Nixon found himself hopelessly stuck in a mud of denial of the break-in and yet, he spun his wheels for two years to create a rut so deep and so intractable that any other politician so accused is doomed to follow his Watergate track. Cristie and Walker are doomed to drive down the same road, unable to turn their wheels out of the Watergate rut, until they drive off the eventual cliff of embarrassment, denial, and final resignation. Watergate has become the thousand piece jig-saw puzzle with the final picture clearly displayed on the cover of the box. Just like a sequel movie or TV show the “Othergates” of Christie and Walker are solved by the picture on the puzzle box long before the hours of putting all the pieces together proves the fact. But, oh what fun all the endless mystery and intrigue provide for media pundits, and political junkies! “I found a piece!”
All of a piece
The politicians who find themselves trapped behind some “Gate” or other share some common foibles so that the piecing together of the puzzle becomes traceable and predictable. It might be argued that every politician has a big ego, but the “Gate” politicians have ego’s on steroids – like Chris Cristie and Scott Walker. They need to “be someone” far out weighs their need to serve someone.
This obsessive need could not have been made more clear on the part of Cristie than in his two hour news conference when all of his apologies and administrative actions where deeply based in his personal foible: “It’s all about me.” My staff lied to ME. They blindsided ME. Me. I. Me. I. This is the way “Gate” politicians see the world. Scott Walker’s “Gate” has yet to break loose in the national media, but it appears inevitable that he is the next “Gate” on the horizon. Mark my words. Walkergate is a bridge just waiting to be crossed.
Bring on Walkergate
Cristie’s Bridgegate finally broke months after the bridge closure on the first day of school. It first hit the national press as a weird political anomaly on the Rachel Maddow show. She is the first to admit and credit the bloggers and journalists and specifically Bergen Record reporter Shawn Boburg, who continued to delve into all the tedious research making phone calls, and pouring over documents until the balance finally shifted into one of the major stories effecting national politics of the year.
The same tedious research is tracing through the counties of Wisconsin as the two year long John Doe Investigation continues. The same reference as to the atmosphere necessary for a Watergate, Bridgegate, and Walkergate has been defined in Wisconsin. Yes, the culture of seediness and lawbreaking that pervaded the Walker administration at the time he was campaigning for governor, makes Nixon and Cristie look like naughty children when compared to the vile acts that were documented within Walker’s Milwaukee culture.
Not only did Walker’s Chief of Staff, Timothy Russell, set up a secret email network for Walker’s campaign for governor, but he was convicted of stealing money from a veterans group whose mission was to help families of fallen veterans.

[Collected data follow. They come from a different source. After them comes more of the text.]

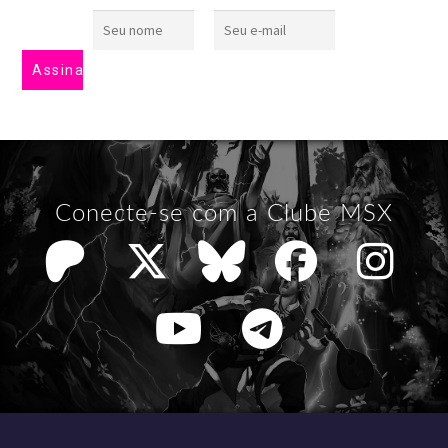
Conecte-se com a Clube MSX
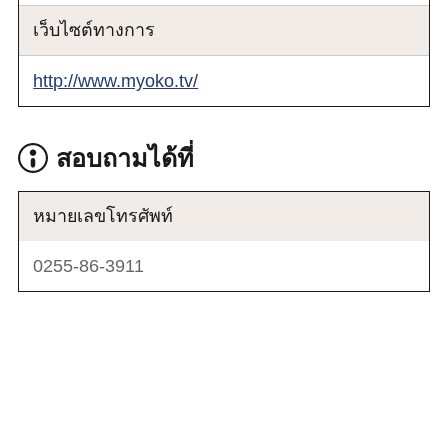
เว็บไซต์ทางการ
http://www.myoko.tv/
สอบถามได้ที่
หมายเลขโทรศัพท์
0255-86-3911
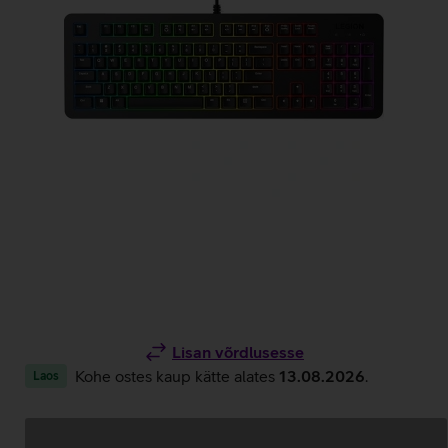
Lisan võrdlusesse
Kohe ostes kaup kätte alates
13.08.2026
.
Laos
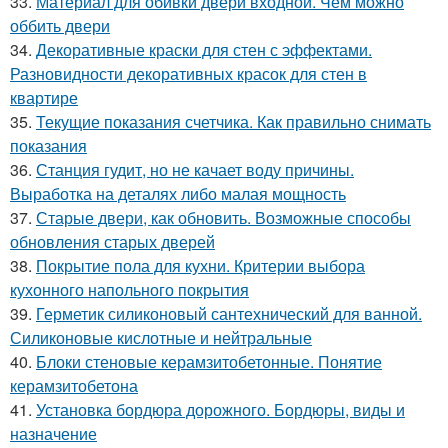
33.
Материал для обивки двери входной. Чем можно
оббить двери
34.
Декоративные краски для стен с эффектами.
Разновидности декоративных красок для стен в
квартире
35.
Текущие показания счетчика. Как правильно снимать
показания
36.
Станция гудит, но не качает воду причины.
Выработка на деталях либо малая мощность
37.
Старые двери, как обновить. Возможные способы
обновления старых дверей
38.
Покрытие пола для кухни. Критерии выбора
кухонного напольного покрытия
39.
Герметик силиконовый сантехнический для ванной.
Силиконовые кислотные и нейтральные
40.
Блоки стеновые керамзитобетонные. Понятие
керамзитобетона
41.
Установка бордюра дорожного. Бордюры, виды и
назначение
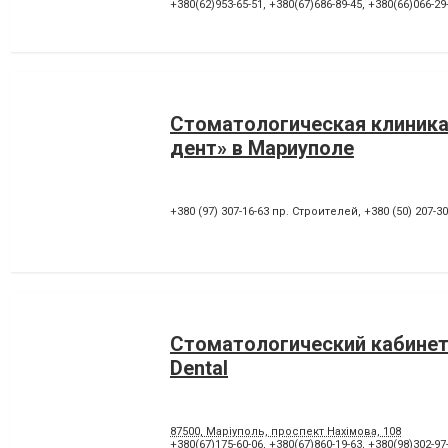
Лікування під наркозом
Лікування стоматиту
+380(62)953-65-51
,
+380(67)686-89-45
,
+380(66)066-29
Панорамний знімок
Пластика ясенного краю
Пломбування каналів
Протезування на імпланта
Рентген зубів
Рецесія ясен
Художня реставрація зубів
Хірургічне лікування зубів
Стоматологическая клиника
дент» в Мариуполе
+380 (97) 307-16-63 пр. Строителей
,
+380 (50) 207-3
Стоматологический кабинет
Dental
87500, Маріуполь, проспект Нахімова, 108
+380(67)175-60-06
,
+380(67)860-19-63
,
+380(98)302-97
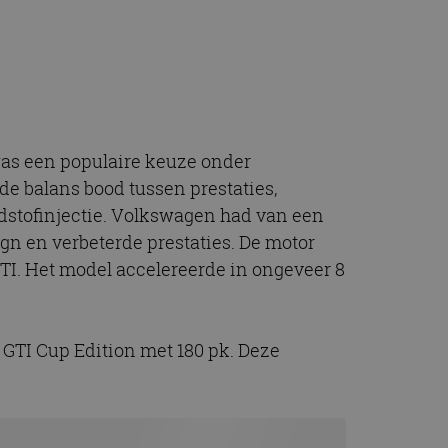
t.com-service om de
De cookie-banner
 te werken.
chrijving
was een populaire keuze onder
ytics - wat een
alyseservice van
e leveren, zoals
de balans bood tussen prestaties,
s te onderscheiden
s klant-ID. Het is
ndstofinjectie. Volkswagen had van een
ebruikt om
voor de
matie uit over hoe
gn en verbeterde prestaties. De motor
rtenties die de
 bezocht.
TI. Het model accelereerde in ongeveer 8
sessiestatus te
matie uit over hoe
rtenties die de
 bezocht.
 GTI Cup Edition met 180 pk. Deze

Where is the national press?
Finally a Special Prosecutor, Francis Schmitz, has been appointed to investigate the criminal activity surrounding Scott Walker.
For two years Walker has said he didn’t know about the secret email network located within 30 feet of this County Executive Office. He has dodged, ducked and dismissed any knowledge or connection with any criminal activities that were all orchestrated to put him in office and keep him in office.
Even if Cristie did not know about the bridge closure, he is being held to the fire by the press for creating a culture of retribution. Even if he did not know, he is responsible for surrounding himself with staff who would orchestrate such and act of retribution on his behalf.
In Watergate the idea that Nixon could be absolved by “not knowing” was addressed by the Arlo Guthrie song “The Presidential Rag”:
Arlo Guthrie – Presidential Rag Lyrics | MetroLyrics
You said you didn’t know
That the cats with the bugs were there
And you never go along
With that kind of stuff no where
Scott Walker’s name is being dropped even more often as a GOP Presidential candidate in the wake of Cristie’s Bridgegate. As he is being paraded out on the Sunday shows, why is he being absolved from the culture of crime he created in Wisconsin’s Walkergate?